## EXERCISE OBJECTIVE:
For every entry below, give an exact repeat and leave out the pictures.

(Beginning of DATA EXTRACT)

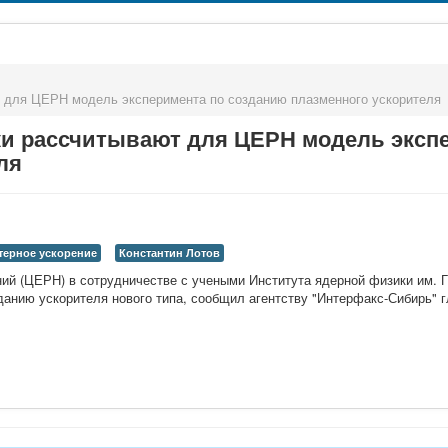
>
 для ЦЕРН модель эксперимента по созданию плазменного ускорителя
и рассчитывают для ЦЕРН модель эксп
ля
терное ускорение
Константин Лотов
ий (ЦЕРН) в сотрудничестве с учеными Института ядерной физики им. Г
зданию ускорителя нового типа, сообщил агентству "Интерфакс-Сибирь"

(End of DATA EXTRACT)

## OUTPUT BELOW:
>
 для ЦЕРН модель эксперимента по созданию плазменного ускорителя
и рассчитывают для ЦЕРН модель эксп
ля
терное ускорение
Константин Лотов
ий (ЦЕРН) в сотрудничестве с учеными Института ядерной физики им. Г
зданию ускорителя нового типа, сообщил агентству "Интерфакс-Сибирь"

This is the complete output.